DNA sequencing with MspA: Molecular Dynamics simulations reveal free-energy differences between sequencing and non-sequencing mutants.

MspA has been identified as a promising candidate protein as a component of a nanopore-based DNA-sequencing device. However the wildtype protein must be engineered to incorporate all of the features desirable for an accurate and efficient device.

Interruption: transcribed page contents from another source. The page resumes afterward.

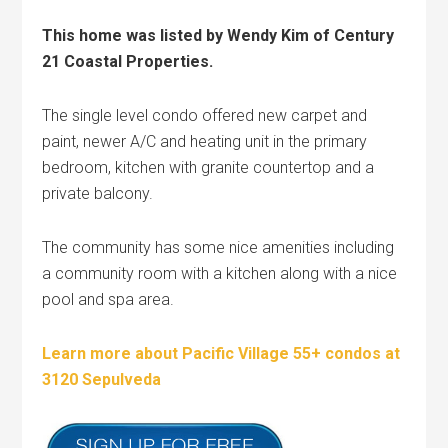
This home was listed by Wendy Kim of Century
21 Coastal Properties.
The single level condo offered new carpet and
paint, newer A/C and heating unit in the primary
bedroom, kitchen with granite countertop and a
private balcony.
The community has some nice amenities including
a community room with a kitchen along with a nice
pool and spa area.
Learn more about Pacific Village 55+ condos at
3120 Sepulveda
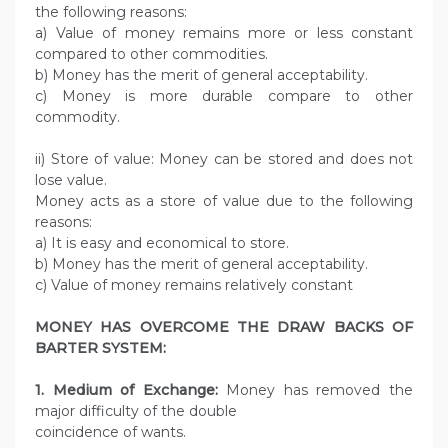
the following reasons:
a) Value of money remains more or less constant
compared to other commodities.
b) Money has the merit of general acceptability.
c) Money is more durable compare to other
commodity.
ii) Store of value: Money can be stored and does not
lose value.
Money acts as a store of value due to the following
reasons:
a) It is easy and economical to store.
b) Money has the merit of general acceptability.
c) Value of money remains relatively constant
MONEY HAS OVERCOME THE DRAW BACKS OF
BARTER SYSTEM:
1. Medium of Exchange:
Money has removed the
major difficulty of the double
coincidence of wants.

In the present study we have utilized atomistic molecular dynamics to perform umbrella-sampling calculations to calculate the potential of mean force (PMF) profiles for translocation of the four DNA nucleotides through MspA. We show there is an energetic barrier to translocation of individual nucleotides through a mutant that closely resembles the wildtype protein, but not through a mutant engineered for the purpose of sequencing. Crucially we are able to quantify the change in free energy for mutating key residues. Thus providing a quantitative characterisation of the energetic impact of individual amino acid sidechains on nucleotide translocation through the pore of MspA.

Free-energy calculations reveal the subtle differences in the interactions of DNA bases with α-hemolysin.

Next generation DNA sequencing methods that utilize protein nanopores have the potential to revolutionize this area of biotechnology. While the technique is underpinned by simple physics, the wild-type protein pores do not have all of the desired properties for efficient and accurate DNA sequencing. Much of the research efforts have focused on protein nanopores, such as α-hemolysin from Staphylococcus aureus. However, the speed of DNA translocation has historically been an issue, hampered in part by incomplete knowledge of the energetics of translocation. Here we have utilized atomistic molecular dynamics simulations of nucleotide fragments in order to calculate the potential of mean force (PMF) through α-hemolysin. Our results reveal specific regions within the pore that play a key role in the interaction with DNA. In particular, charged residues such as D127 and K131 provide stabilizing interactions with the anionic DNA and therefore are likely to reduce the speed of translocation. These regions provide rational targets for pore optimization. Furthermore, we show that the energetic contributions to the protein-DNA interactions are a complex combination of electrostatics and short-range interactions, often mediated by water molecules.

Electric-Field-Driven Translocation of ssDNA through Hydrophobic Nanopores

The accurate sequencing of DNA using nanopores requires control over the speed of DNA translocation through the pores and also of the DNA conformation. Our studies show that ssDNA translocates through hourglass-shaped pores with hydrophobic constriction regions when an electric field is applied. The constriction provides a barrier to translocation and thereby slows down DNA movement through the pore compared with pores without the constriction. We show that ssDNA moves through these hydrophobic pores in an extended conformation and therefore does not form undesirable secondary structures that may affect the accuracy of partial current blockages for DNA sequencing.